--- EXTRACTED ENTRIES ---

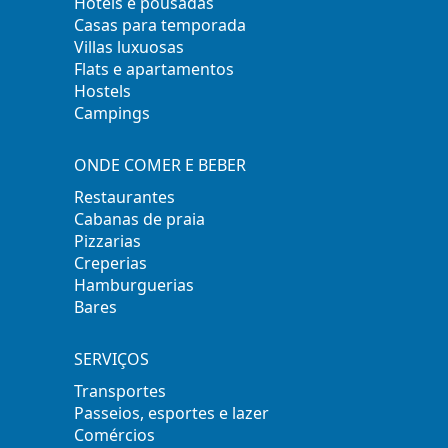
Hotéis e pousadas
Casas para temporada
Villas luxuosas
Flats e apartamentos
Hostels
Campings
ONDE COMER E BEBER
Restaurantes
Cabanas de praia
Pizzarias
Creperias
Hamburguerias
Bares
SERVIÇOS
Transportes
Passeios, esportes e lazer
Comércios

---

The data above needs to be retyped exactly, with the images left out.

| YOUR RESPONSE |
Hotéis e pousadas
Casas para temporada
Villas luxuosas
Flats e apartamentos
Hostels
Campings
ONDE COMER E BEBER
Restaurantes
Cabanas de praia
Pizzarias
Creperias
Hamburguerias
Bares
SERVIÇOS
Transportes
Passeios, esportes e lazer
Comércios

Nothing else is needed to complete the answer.